Their lips met—tentative, searching. She tasted like salt and fire. He kissed her like he was trying to silence a war inside himself.

Her hands tangled in his hair.

His fingers gripped her waist tighter.

They pulled each other closer—like two people trying to rewrite their pain with skin and heat.

Evelyn climbed into his lap without thinking. She straddled him, his breath catching as she pressed her body into his. His hands roamed her back, her thighs, her waist, not like a man seducing—but like a man anchoring himself to the only thing keeping him human.

Her dress slipped off one shoulder.

His mouth traced her collarbone.

She gasped, the sound breathy and electric.

But then—he stopped.

His hands froze.

His mouth stilled.

And slowly, he pulled back.

Evelyn blinked. "Adrian…?"

His jaw was clenched so tightly it looked carved from stone.

"If I keep going," he said, voice like gravel, "I won't stop."

She looked away, embarrassed. "Right. Of course."

She nodded slowly.

He lifted her gently—off his lap, onto the couch. Then stood and turned his back to her, raking a hand through his hair.

The silence stretched, heavy but no longer suffocating.

Adrian retrieved a blanket from a nearby cabinet. He draped it over her shoulders.

"You can stay here tonight. I'll take the guest room. Just rest, Evelyn."

She looked up at him one last time before he turned away. 

Evelyn stared at him, her body still pulsing with heat, her heart a chaos of want and confusion.

Eventually, she stood. She crossed the room to him slowly, and placed her hand lightly on his chest.

"Thank you," she said.

"For what?"

"For not letting me fall."

His hand covered hers, holding it there. "You don't have to fall, Evelyn.
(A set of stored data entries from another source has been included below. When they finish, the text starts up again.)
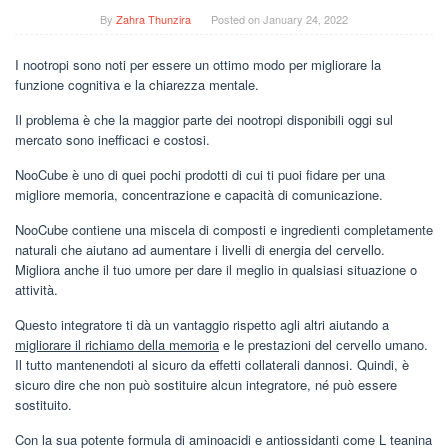
By
Zahra Thunzira
Posted on
January 24, 2022
I nootropi sono noti per essere un ottimo modo per migliorare la
funzione cognitiva e la chiarezza mentale.
Il problema è che la maggior parte dei nootropi disponibili oggi sul
mercato sono inefficaci e costosi.
NooCube è uno di quei pochi prodotti di cui ti puoi fidare per una
migliore memoria, concentrazione e capacità di comunicazione.
NooCube contiene una miscela di composti e ingredienti completamente
naturali che aiutano ad aumentare i livelli di energia del cervello.
Migliora anche il tuo umore per dare il meglio in qualsiasi situazione o
attività.
Questo integratore ti dà un vantaggio rispetto agli altri aiutando a
migliorare il richiamo della memoria
e le prestazioni del cervello umano.
Il tutto mantenendoti al sicuro da effetti collaterali dannosi. Quindi, è
sicuro dire che non può sostituire alcun integratore, né può essere
sostituito.
Con la sua potente formula di aminoacidi e antiossidanti come L teanina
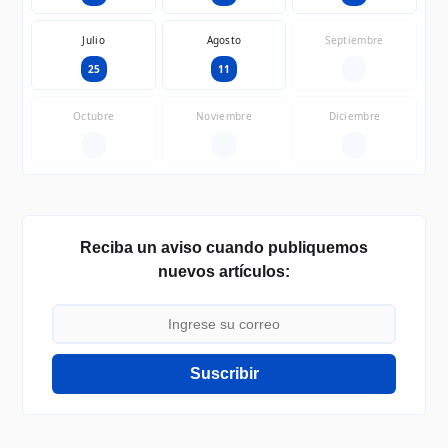
Julio
Agosto
Septiembre
25
11
—
Octubre
Noviembre
Diciembre
—
—
—
Reciba un aviso cuando publiquemos
nuevos artículos:
Suscribir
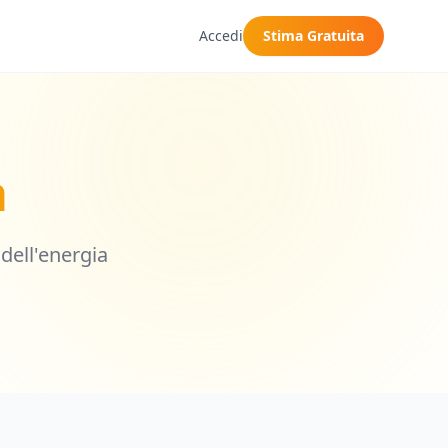
Accedi
Stima Gratuita
a
dell'energia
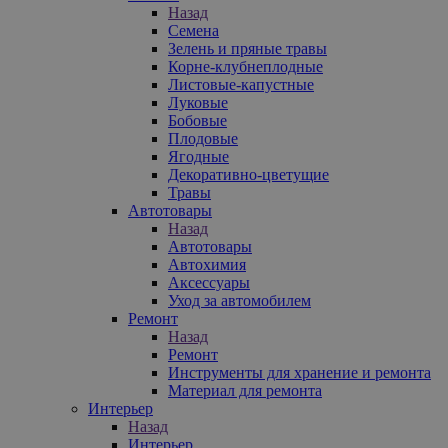
Назад
Семена
Зелень и пряные травы
Корне-клубнеплодные
Листовые-капустные
Луковые
Бобовые
Плодовые
Ягодные
Декоративно-цветущие
Травы
Автотовары
Назад
Автотовары
Автохимия
Аксессуары
Уход за автомобилем
Ремонт
Назад
Ремонт
Инструменты для хранение и ремонта
Материал для ремонта
Интерьер
Назад
Интерьер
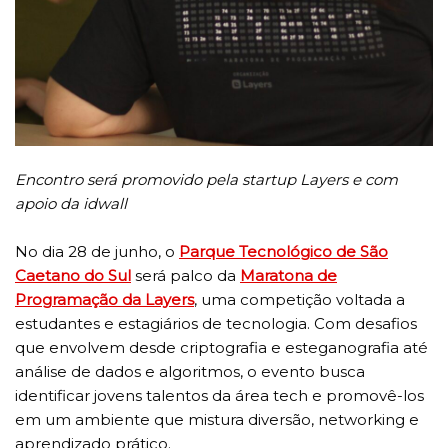
Encontro será promovido pela startup Layers e com
apoio da idwall
No dia 28 de junho, o
Parque Tecnológico de São
Caetano do Sul
será palco da
Maratona de
Programação da Layers
, uma competição voltada a
estudantes e estagiários de tecnologia. Com desafios
que envolvem desde criptografia e esteganografia até
análise de dados e algoritmos, o evento busca
identificar jovens talentos da área tech e promovê-los
em um ambiente que mistura diversão, networking e
aprendizado prático.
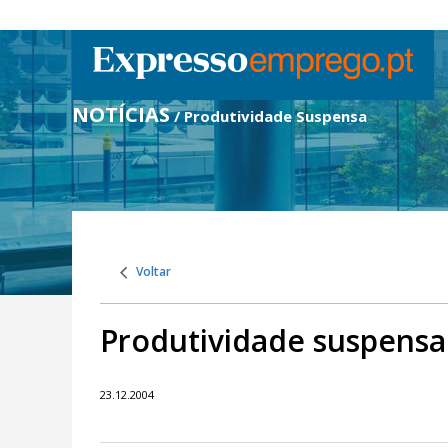
NOTÍCIAS
/ Produtividade Suspensa
Voltar
Produtividade suspensa
23.12.2004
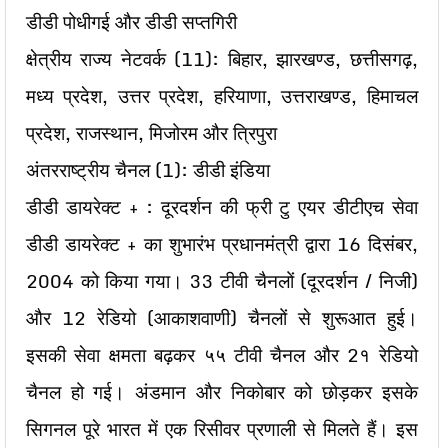
डीडी पोधीगई और डीडी सप्‍‍तगिरी
क्षेत्रीय राज्‍य नेटवर्क (11): बिहार, झारखण्‍ड, छत्तीसगढ़,
मध्‍य प्रदेश, उत्तर प्रदेश, हरियाणा, उत्तराखण्‍ड, हिमाचल
प्रदेश, राजस्‍थान, मिजोरम और त्रिपुरा
अंतरराष्‍ट्रीय चैनल (1): डीडी इंडिया
डीडी डायरेक्‍ट + : दूरदर्शन की फ्री टु एयर डीटीएच सेवा
डीडी डायरेक्‍ट + का शुभारंभ प्रधानमंत्री द्वारा 16 दिसंबर,
2004 को किया गया। 33 टीवी चैनलों (दूरदर्शन / निजी)
और 12 रेडियो (आकाशवाणी) चैनलों से शुरूआत हुई।
इसकी सेवा क्षमता बढ़कर ५५ टीवी चैनल और 2१ रेडियो
चैनल हो गई। अंडमान और निकोबार को छोड़कर इसके
सिगनल पूरे भारत में एक रिसीवर प्रणाली से मिलते हैं। इस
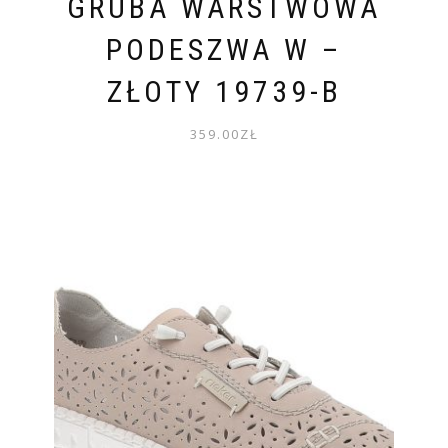
GRUBA WARSTWOWA
PODESZWA W –
ZŁOTY 19739-B
359.00
ZŁ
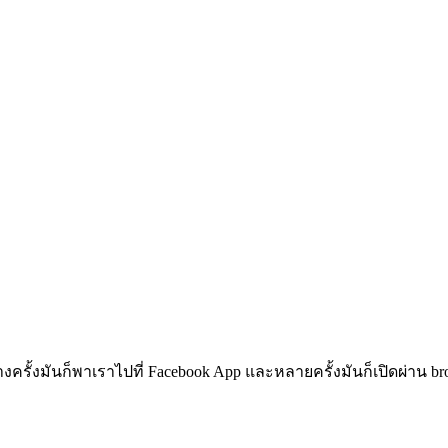
ครั้งมันก็พาเราไปที่ Facebook App และหลายครั้งมันก็เปิดผ่าน bro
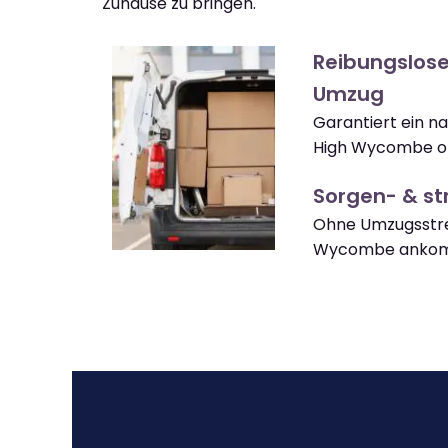
Zuhause zu bringen.
Reibungslos
Umzug
Garantiert ein 
High Wycombe oh
Sorgen- & str
Ohne Umzugsstre
Wycombe anko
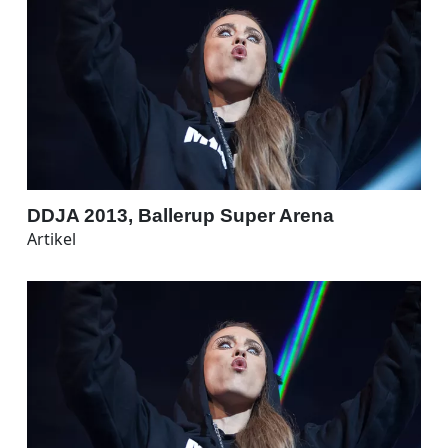
DDJA 2013, Ballerup Super Arena
Artikel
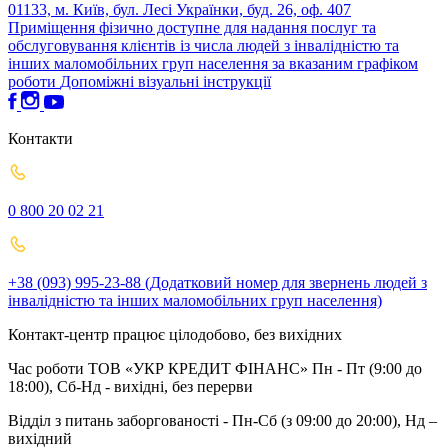
01133, м. Київ, бул. Лесі Українки, буд. 26, оф. 407
Приміщення фізично доступне для надання послуг та
обслуговування клієнтів із числа людей з інвалідністю та
інших маломобільних груп населення за вказаним графіком
роботи
Допоміжні візуальні інструкції
Контакти
0 800 20 02 21
+38 (093) 995-23-88 (Додатковий номер для звернень людей з
інвалідністю та інших маломобільних груп населення)
Контакт-центр працює цілодобово, без вихідних
Час роботи ТОВ «УКР КРЕДИТ ФІНАНС» Пн - Пт (9:00 до
18:00), Сб-Нд - вихідні, без перерви
Відділ з питань заборгованості - Пн-Сб (з 09:00 до 20:00), Нд –
вихідний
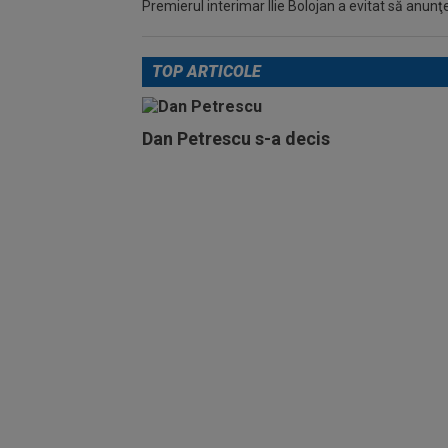
Premierul interimar Ilie Bolojan a evitat să anunţe
TOP ARTICOLE
Dan Petrescu s-a decis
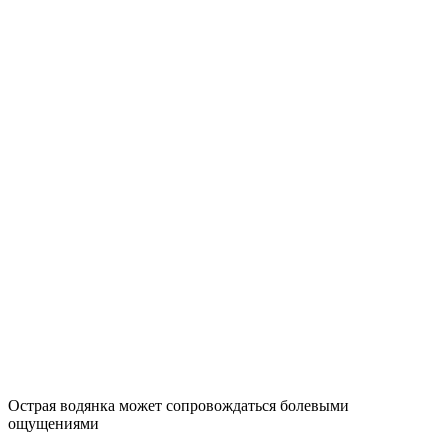
Острая водянка может сопровождаться болевыми
ощущениями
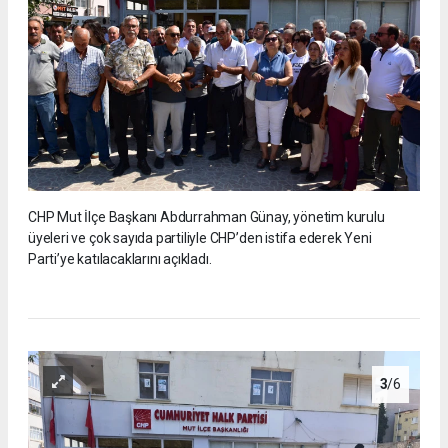
CHP Mut İlçe Başkanı Abdurrahman Günay, yönetim kurulu
üyeleri ve çok sayıda partiliyle CHP’den istifa ederek Yeni
Parti’ye katılacaklarını açıkladı.
3
/6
You can rise."

____

The night was a quiet kind of heavy. The city below glittered through the massive glass windows of Adrian Wolfe's penthouse, but inside, silence reigned. Evelyn lay restless in the guest room Adrian had offered her, the dim city lights spilling across the pristine sheets, painting her in slashes of gold and shadow.

Sleep refused to come. Her mind wouldn't quiet. Every time she closed her eyes, she saw Daniel's face from the interview—smug, composed, the picture of polished deceit. Every word he'd said echoed through her skull like a taunt. That she'd been unstable. That the pressure of the wedding got to her. That she had driven him away.

And people believed it.

She had stared at the screen, frozen, as the world absorbed his lies. The comments were already flooding in. Sympathy for the golden boy. Cruel speculation about the fallen bride.